We do not, as we have noted earlier, pass upon the question whether or not the Legislature may be able to adopt a statute immune from attack to correct an abuse of claims for exemplary damages against members of the medical profession. Possibly the Legislature could determine that such persons are peculiarly vulnerable to this particular type of litigation. Quite evidently the Legislature believed that such a problem exists from such enactment of the Code of Civil Procedure section 1029.6, subdivision (e), and quite possibly legislative findings would demonstrate that abuses are present and that their continuance not only threatens doctors but the public as well. We elaborate upon these latter points for the sole purpose of making it abundantly clear that we decide this case without any suggestion that it may or may not be possible for the Legislature to carve out an area in the domain of the health sciences to afford protection against frivolous and unmeritorious malpractice suits seeking punitive damages, if such a problem exists.

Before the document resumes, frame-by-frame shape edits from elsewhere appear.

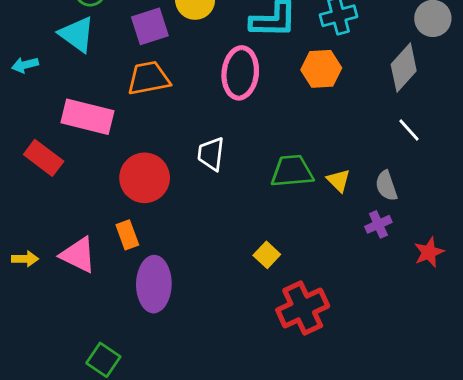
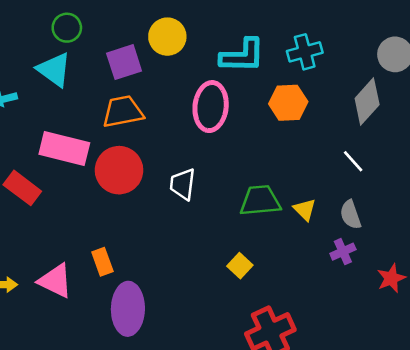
white line: (409, 130) -> (353, 161), moved
red circle: (145, 178) -> (119, 170), moved
yellow square: (267, 255) -> (240, 266), moved

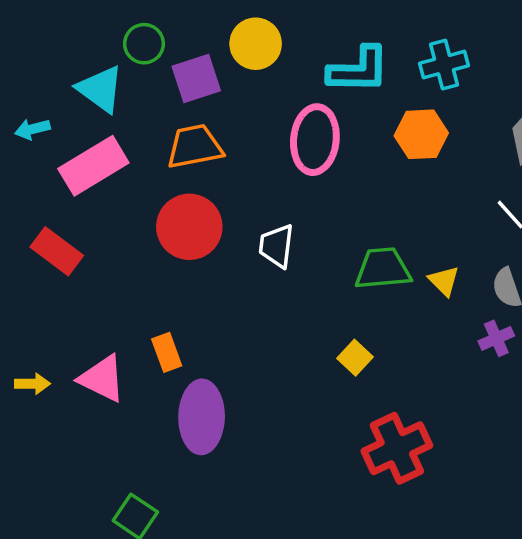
green circle: (67, 28) -> (144, 44), moved
pink rectangle: (64, 149) -> (93, 166), moved, turned -45

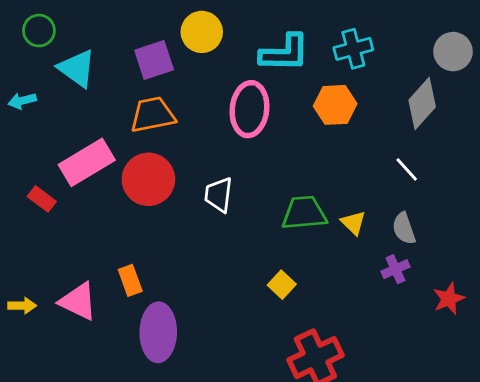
green circle: (144, 44) -> (39, 31), moved
pink rectangle: (93, 166) -> (87, 162), moved
red rectangle: (57, 251) -> (42, 199), size x0.7

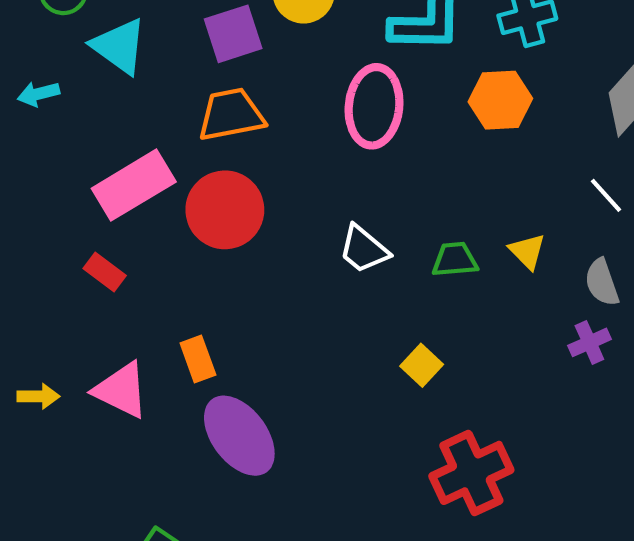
white trapezoid: (219, 195) -> (364, 249), moved, turned -57
red rectangle: (42, 199) -> (105, 272), moved
green trapezoid: (304, 213) -> (455, 260), size x0.7
yellow triangle: (353, 223) -> (527, 251), moved
purple ellipse: (158, 332) -> (239, 436), turned -38

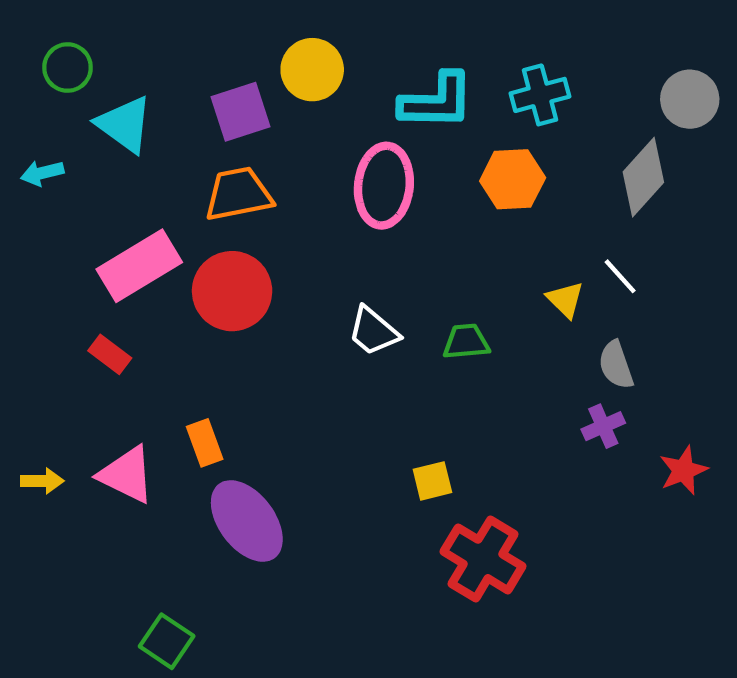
yellow triangle: (527, 251) -> (565, 300), moved
yellow square: (422, 365) -> (432, 481), moved, turned 33
red cross: (471, 473) -> (483, 559), turned -34

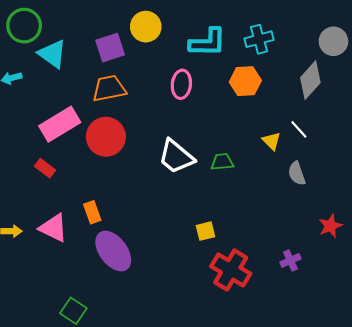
green circle: (68, 67) -> (24, 26), size x1.4
pink ellipse: (384, 186) -> (181, 84), size x0.7
white trapezoid: (373, 331) -> (176, 157), size x1.4
purple cross: (603, 426) -> (290, 260), moved

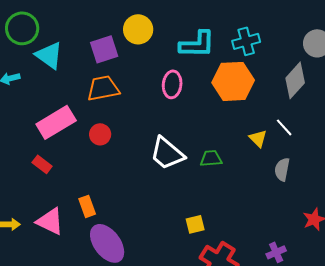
orange hexagon: (245, 81) -> (233, 81), size x1.4
red circle: (106, 137) -> (100, 134), size x0.6
gray semicircle: (297, 173) -> (282, 169), turned 30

However, if the Legislature should undertake to amend section 1029.6, subdivision (e), to bring it into conformity with the United States Constitution, such new statute should be written with a view to avoiding the dual pitfalls of failing to provide for due process and equal protection. We cite Corporations Code section 834 as a possible model, though admittedly said section has not been tested by the more stringent requirements of Sniadach and its progeny. In Corporations Code section 834, the Legislature undertook to remedy the evils attendant upon frivolous derivative *1004stockholders’ suits just as the Legislature here sought to remedy a “wrong,” with regard to the medical profession if such there be in the alleged proliferation of unmeritorious medical malpractice suits seeking punitive damages. Corporations Code section 834, however, is hedged about with provisions which provide for hearings, notice, evidentiary findings of unmeritoriousness and other safeguards not found in section 1029.6, subdivision (e).

The writ is denied, the order to show cause is discharged.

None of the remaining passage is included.